A vector store holds embeddings of text chunks. When the agent needs relevant past information, it sends a query, the store returns the top-k semantically similar chunks, and those chunks are injected into the current context.

# Pseudocode using a generic vector store interface
from vector_store import VectorStore, embed

memory = VectorStore()

def remember(content: str, metadata: dict):
    embedding = embed(content)
    memory.upsert(embedding, content, metadata)

def recall(query: str, top_k: int = 5) -> list[str]:
    query_embedding = embed(query)
    results = memory.query(query_embedding, top_k=top_k)
    return [r.content for r in results]

# Tool definition
tools = [
    {
        "name": "recall_memory",
        "description": "Search for relevant past notes and findings by semantic similarity to a query string.",
        "input_schema": {
            "type": "object",
            "properties": {
                "query": {"type": "string"},
                "max_results": {"type": "integer", "default": 5}
            },
            "required": ["query"]
        }
    }
]

Strengths: - The agent does not need to remember exact keys. A natural-language query finds relevant content. - Scales to large knowledge bases without filling the context window. - Works well for retrieval over long-term accumulated experience.

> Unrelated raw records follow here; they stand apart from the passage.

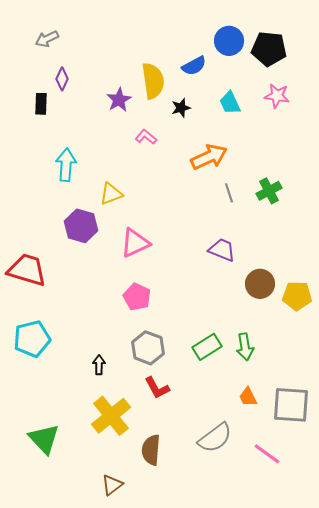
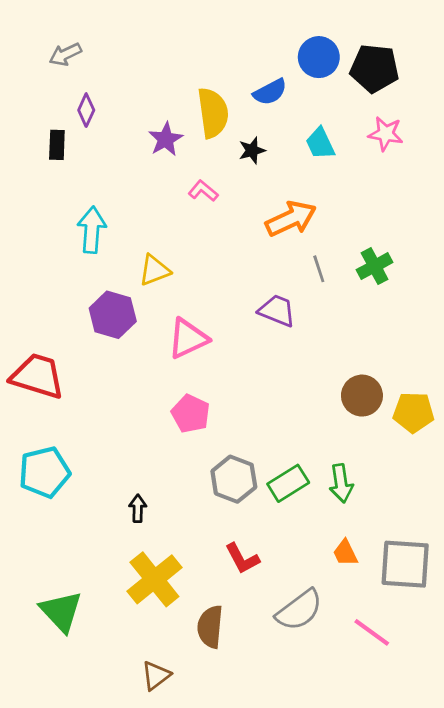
purple trapezoid: (222, 250) -> (277, 311), moved
gray hexagon: (148, 348) -> (234, 479), moved
red L-shape: (157, 388) -> (242, 559), moved

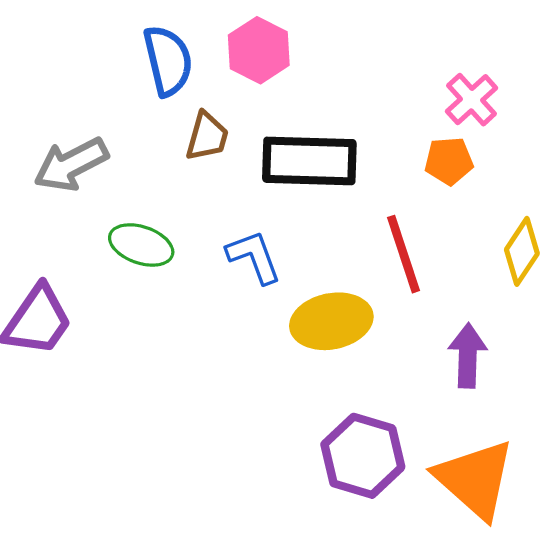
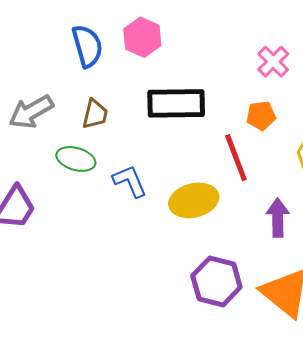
brown trapezoid: (207, 136) -> (95, 114), moved
orange pentagon: (449, 161) -> (261, 116), moved
blue L-shape: (254, 257) -> (130, 181), moved

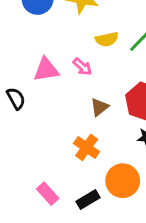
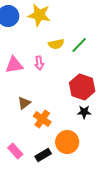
pink arrow: (82, 67) -> (39, 63), turned 40
brown triangle: (100, 107) -> (24, 103), moved

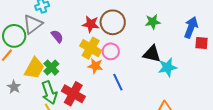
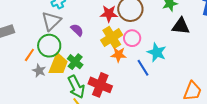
green circle: (14, 36) -> (49, 46), moved
yellow cross: (91, 48) -> (112, 37), turned 35
black triangle: (152, 54) -> (181, 26), moved
cyan star: (167, 67) -> (157, 52), moved, turned -30
gray star: (14, 87) -> (39, 71), moved

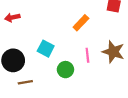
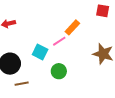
pink line: (87, 55) -> (59, 41), moved, turned 64

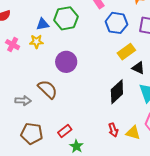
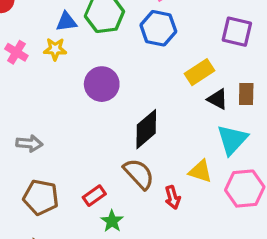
blue hexagon: (116, 23) -> (158, 28), moved
brown semicircle: (48, 89) -> (139, 174), moved
black diamond: (117, 92) -> (146, 129), moved
yellow triangle: (133, 133) -> (200, 171), moved

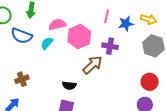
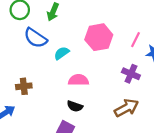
pink semicircle: (57, 25) -> (79, 80), moved
pink hexagon: (79, 36) -> (99, 37), moved
brown arrow: (93, 65) -> (126, 108), moved

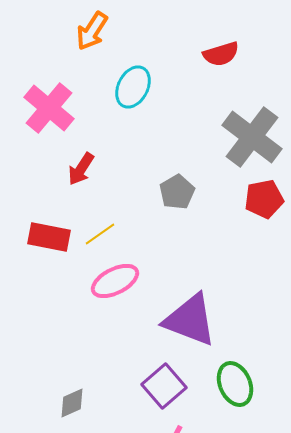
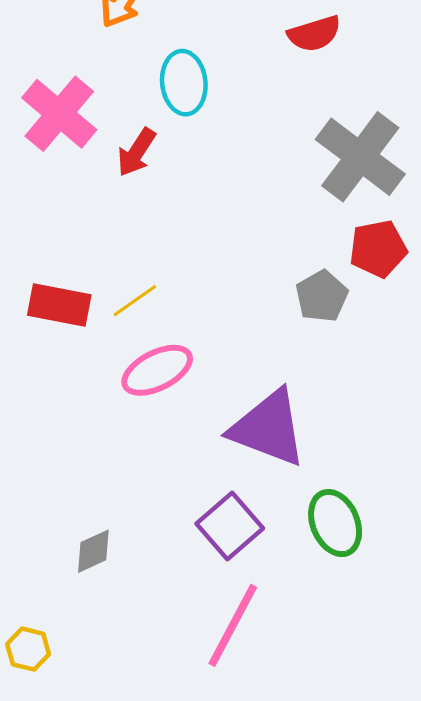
cyan ellipse: (133, 87) -> (184, 83), turned -33
red arrow: (81, 169) -> (136, 152), moved
gray pentagon: (177, 192) -> (322, 296), moved

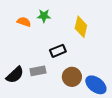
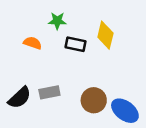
orange semicircle: (24, 22) -> (33, 43), moved
black rectangle: (58, 51) -> (75, 44), moved, turned 35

Weaknesses: - Requires an embedding model (additional API cost and latency) and a vector database (infrastructure cost). - Recall is approximate. Semantically similar is not the same as logically relevant. The agent may retrieve misleading chunks. - Metadata management (what was stored when, by which run) is important for avoiding stale or contradictory recalls. - Poor fit for structured data. Use a key-value store for data you need exact matches on.

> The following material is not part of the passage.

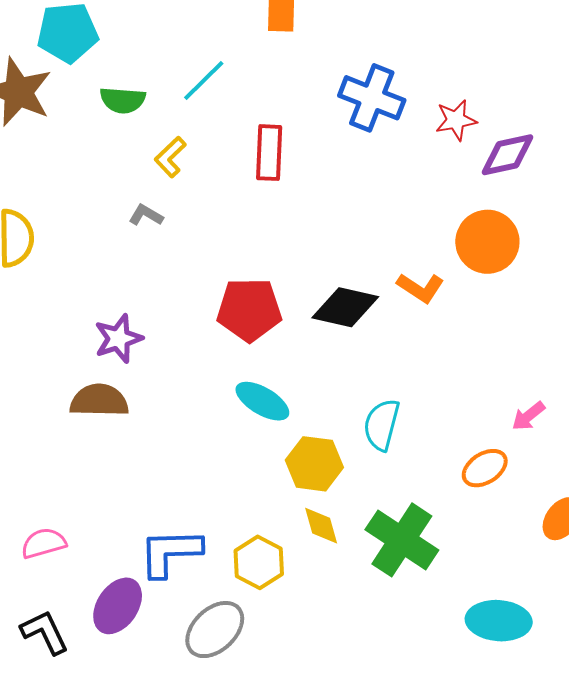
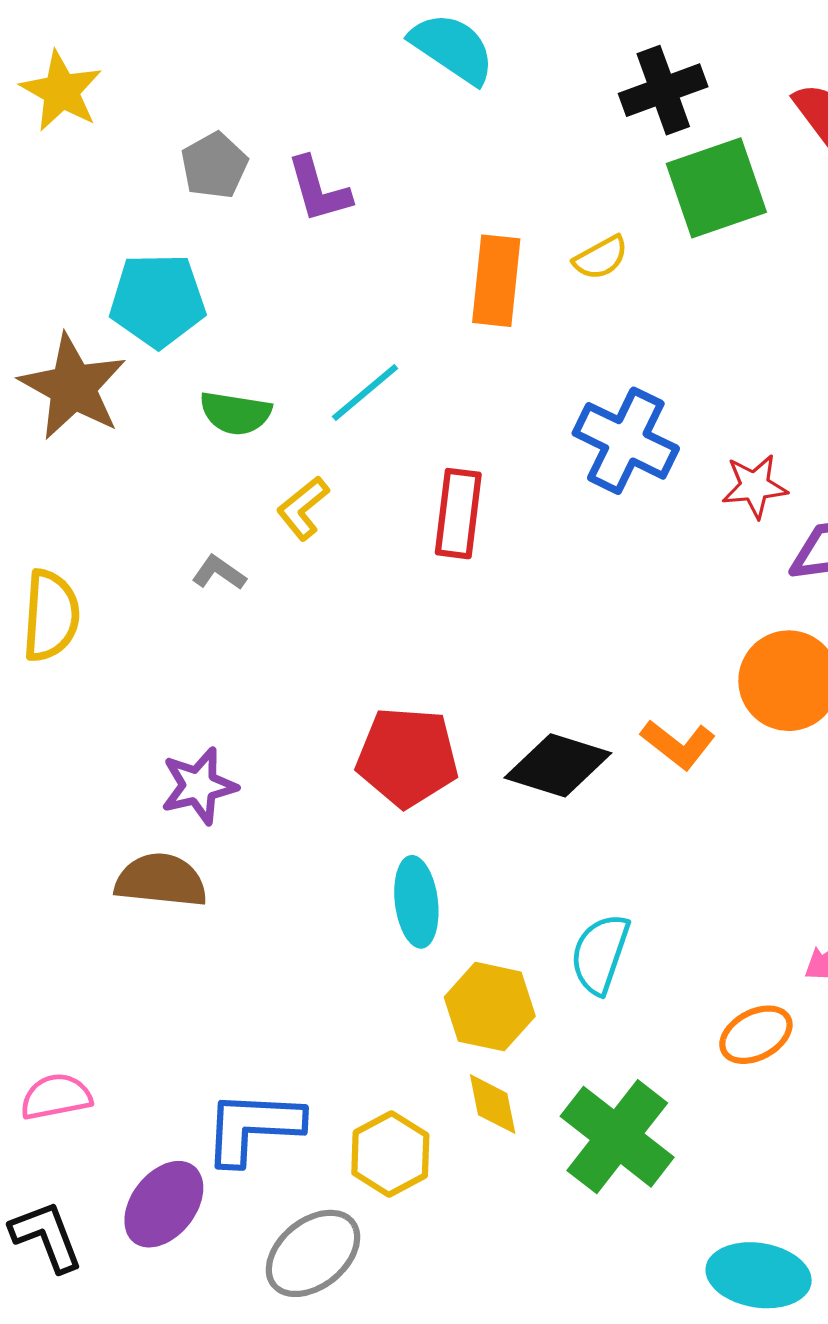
gray L-shape: (146, 215) -> (219, 573), moved
cyan ellipse: (262, 401) -> (416, 902), turned 48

When to use: long-term agent memory across many sessions, retrieval over a large corpus of past experience, tasks where the agent needs to find relevant past work without knowing exactly what to look for.

Handoff state

When one agent hands off to another, it must pass enough state for the receiving agent to continue without the full upstream context. The right approach depends on how much context is needed:

Minimal handoff (structured summary)

# The handing-off agent produces a structured context object
handoff_context = {
    "task_description": "Analyze the revenue trends in Q1 2026.",
    "data_sources_used": ["revenue_q1.csv", "sales_breakdown.xlsx"],
    "findings_so_far": "Revenue grew 12% YoY. Decline in EMEA offset by APAC growth.",
    "next_step": "Identify the top three product lines driving APAC growth.",
}

External state pointer

# The handing-off agent saves results to an external store
run_id = state.save_artifact("analysis_results.json", json.dumps(results))
handoff_context = {
    "task_description": "...",
    "artifacts_path": f"/tmp/agent-runs/{run_id}/analysis_results.json",
}
# The receiving agent reads the artifact when it needs it

Full transcript (use sparingly)

Passing the full upstream message history to the receiving agent is simple but expensive and risks context overflow. Only use this if the receiving agent genuinely needs to reason about the upstream conversation rather than just its outputs.

Comparison summary

Approach Persistence Sharing Scale Retrieval style Cost
Conversation history Session only No Context window limit Direct (all visible) Input tokens per turn
External store (key-value) Persistent Yes Unlimited Exact key lookup Tool call overhead
Vector recall Persistent Yes Unlimited Semantic similarity Embedding + query cost

The right answer for most agents: start with conversation history. Add an external key-value store when you need persistence or cross-agent sharing. Add vector recall only when the knowledge base is large enough that exact-key retrieval is impractical.

Do not build all three into a system upfront. Add complexity incrementally as the task requirements make it necessary.